I took a couple moments to write some notes down.

“Okay,” I finally said. “So is Denslow the Unsub?”

“The man posing as Denslow is the Unsub but we’re not dumb enough to think he would put his real name on a website.”

“Then what does it mean? D-E-N-slow. Is it like half an acronym or something?”

“It could be. We’re working on it. So far we haven’t found the connection. We’re working on the possible acronym and the name itself. But we haven’t come up with a Bill Denslow with any sort of criminal record that would approach this.”

“Maybe it’s just a guy the Unsub hated, growing up. Like a neighbor or a teacher.”

“Could be.”

“So why the two websites?”

“One was the capture site and one was the OP site.”

“OP?”

“Observation point.”

“You’re completely losing me.”

“Okay, the trunk murder site was set up to collect the IP—the computer address—of anybody who visited the site. This is what happened with Angela. You understand?”

“Right. She did a search and it brought her to the site.”

“Right. The site collected IPs but was built so that those addresses were automatically forwarded to another dot com site. This one was called Denslow Data. This is a common practice. You go to a site and your ID is captured and sent on for marketing use elsewhere. It’s essentially the origin of spam.”

“Okay. So now Denslow Data has Angela’s ID. What happened to it there?”
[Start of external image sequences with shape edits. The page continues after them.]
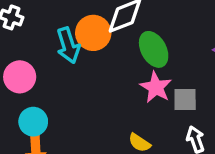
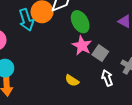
gray square: (185, 100) -> (100, 53), turned 35

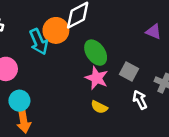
green ellipse: (80, 22) -> (96, 53), moved
pink star: (82, 46) -> (97, 78), moved

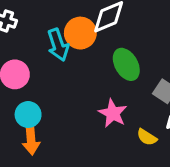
pink star: (97, 78) -> (113, 113), moved
yellow semicircle: (99, 107) -> (147, 137), moved

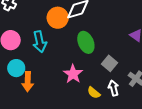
cyan arrow: (58, 45) -> (40, 42), moved
orange arrow: (31, 140) -> (28, 82), moved

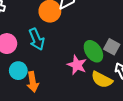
green ellipse: (86, 42) -> (93, 51), moved
yellow semicircle: (94, 93) -> (102, 80), size x1.5

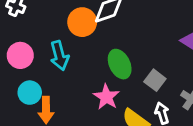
green ellipse: (93, 51) -> (120, 64), moved

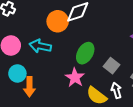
cyan arrow: (59, 56) -> (40, 46), turned 115
green ellipse: (120, 64) -> (85, 53), turned 55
“Nothing. It stayed there.”

“Then how did—”

“Look, here’s the trick. Denslow Data was built with a function that was completely the opposite of the trunk murder site. It captures no data of visitors. You see what I’m getting at?”

“Nope.”

“Okay, look at it from the Unsub’s point of view. He has set up trunk murder dot com to capture the computer ID of anybody who might be onto him and looking for him. The only problem with that is if he went to the site to check it, then his own ID would be captured. And sure he could use somebody else’s computer to run the check, but it would still help fix location. He could be tracked to a high degree through his own site.”

I nodded as I finally understood the setup.

“I see,” I said. “So he has the captured IP address forwarded to another site where there is no capture mechanism and he can check it without fear of being tracked.”

“Exactly.”

“So after Angela hit on the trunk murder site he went to the Denslow site and got her IP. He traced it back to the Times and figured this might be more than a morbid curiosity about trunk murders. He breaches the Times system and that leads him to me and Angela and our stories. He reads my e-mails and he knows that we are onto something. That I’m onto something and heading to Vegas.”

“That’s right. So he concocted the scheme to take you both out in a murder-suicide.”

I was silent for a moment as I spun it once more. It added up, even though I didn’t like the total.

“It was my e-mail that got her killed.”

“No, Jack. You can’t look at it that way. If anything, her fate was sealed when she checked out trunk murder dot com. You can’t blame yourself for an e-mail you sent to an editor.”

I didn’t respond. I tried to put the question of guilt out of my head for a while and to concentrate on the Unsub.